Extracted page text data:
%%
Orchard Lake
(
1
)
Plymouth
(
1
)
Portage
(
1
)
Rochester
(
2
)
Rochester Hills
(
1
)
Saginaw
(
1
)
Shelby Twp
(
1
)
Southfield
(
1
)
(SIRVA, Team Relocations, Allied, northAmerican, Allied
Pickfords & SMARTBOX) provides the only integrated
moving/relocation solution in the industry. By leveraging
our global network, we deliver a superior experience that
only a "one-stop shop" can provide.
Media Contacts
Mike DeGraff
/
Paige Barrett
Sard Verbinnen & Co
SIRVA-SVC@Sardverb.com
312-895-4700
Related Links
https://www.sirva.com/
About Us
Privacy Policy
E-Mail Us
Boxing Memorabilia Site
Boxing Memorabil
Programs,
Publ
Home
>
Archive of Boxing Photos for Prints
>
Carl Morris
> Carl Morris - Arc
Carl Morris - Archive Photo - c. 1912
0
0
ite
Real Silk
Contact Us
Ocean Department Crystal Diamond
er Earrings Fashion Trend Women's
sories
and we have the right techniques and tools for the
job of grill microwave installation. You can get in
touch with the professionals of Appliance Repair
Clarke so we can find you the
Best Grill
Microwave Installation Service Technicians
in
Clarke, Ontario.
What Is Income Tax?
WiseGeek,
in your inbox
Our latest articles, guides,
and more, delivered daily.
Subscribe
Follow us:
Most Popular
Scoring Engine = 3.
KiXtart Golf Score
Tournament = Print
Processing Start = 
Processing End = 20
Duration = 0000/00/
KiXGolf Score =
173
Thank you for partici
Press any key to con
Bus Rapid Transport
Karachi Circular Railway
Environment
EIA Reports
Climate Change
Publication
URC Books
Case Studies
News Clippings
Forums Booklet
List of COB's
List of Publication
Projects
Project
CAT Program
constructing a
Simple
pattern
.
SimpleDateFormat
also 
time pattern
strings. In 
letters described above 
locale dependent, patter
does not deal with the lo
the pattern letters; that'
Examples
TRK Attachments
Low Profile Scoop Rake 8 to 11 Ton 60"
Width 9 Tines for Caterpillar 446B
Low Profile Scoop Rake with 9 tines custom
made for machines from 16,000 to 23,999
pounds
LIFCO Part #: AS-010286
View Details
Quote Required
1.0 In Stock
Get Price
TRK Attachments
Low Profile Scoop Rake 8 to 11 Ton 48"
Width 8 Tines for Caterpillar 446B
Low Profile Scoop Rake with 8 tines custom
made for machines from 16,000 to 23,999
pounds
%%
◆ What is being asked
Restate the records exactly. Leave nothing out.

◆ Task result
Orchard Lake
(
1
)
Plymouth
(
1
)
Portage
(
1
)
Rochester
(
2
)
Rochester Hills
(
1
)
Saginaw
(
1
)
Shelby Twp
(
1
)
Southfield
(
1
)
(SIRVA, Team Relocations, Allied, northAmerican, Allied
Pickfords & SMARTBOX) provides the only integrated
moving/relocation solution in the industry. By leveraging
our global network, we deliver a superior experience that
only a "one-stop shop" can provide.
Media Contacts
Mike DeGraff
/
Paige Barrett
Sard Verbinnen & Co
SIRVA-SVC@Sardverb.com
312-895-4700
Related Links
https://www.sirva.com/
About Us
Privacy Policy
E-Mail Us
Boxing Memorabilia Site
Boxing Memorabil
Programs,
Publ
Home
>
Archive of Boxing Photos for Prints
>
Carl Morris
> Carl Morris - Arc
Carl Morris - Archive Photo - c. 1912
0
0
ite
Real Silk
Contact Us
Ocean Department Crystal Diamond
er Earrings Fashion Trend Women's
sories
and we have the right techniques and tools for the
job of grill microwave installation. You can get in
touch with the professionals of Appliance Repair
Clarke so we can find you the
Best Grill
Microwave Installation Service Technicians
in
Clarke, Ontario.
What Is Income Tax?
WiseGeek,
in your inbox
Our latest articles, guides,
and more, delivered daily.
Subscribe
Follow us:
Most Popular
Scoring Engine = 3.
KiXtart Golf Score
Tournament = Print
Processing Start = 
Processing End = 20
Duration = 0000/00/
KiXGolf Score =
173
Thank you for partici
Press any key to con
Bus Rapid Transport
Karachi Circular Railway
Environment
EIA Reports
Climate Change
Publication
URC Books
Case Studies
News Clippings
Forums Booklet
List of COB's
List of Publication
Projects
Project
CAT Program
constructing a
Simple
pattern
.
SimpleDateFormat
also 
time pattern
strings. In 
letters described above 
locale dependent, patter
does not deal with the lo
the pattern letters; that'
Examples
TRK Attachments
Low Profile Scoop Rake 8 to 11 Ton 60"
Width 9 Tines for Caterpillar 446B
Low Profile Scoop Rake with 9 tines custom
made for machines from 16,000 to 23,999
pounds
LIFCO Part #: AS-010286
View Details
Quote Required
1.0 In Stock
Get Price
TRK Attachments
Low Profile Scoop Rake 8 to 11 Ton 48"
Width 8 Tines for Caterpillar 446B
Low Profile Scoop Rake with 8 tines custom
made for machines from 16,000 to 23,999
pounds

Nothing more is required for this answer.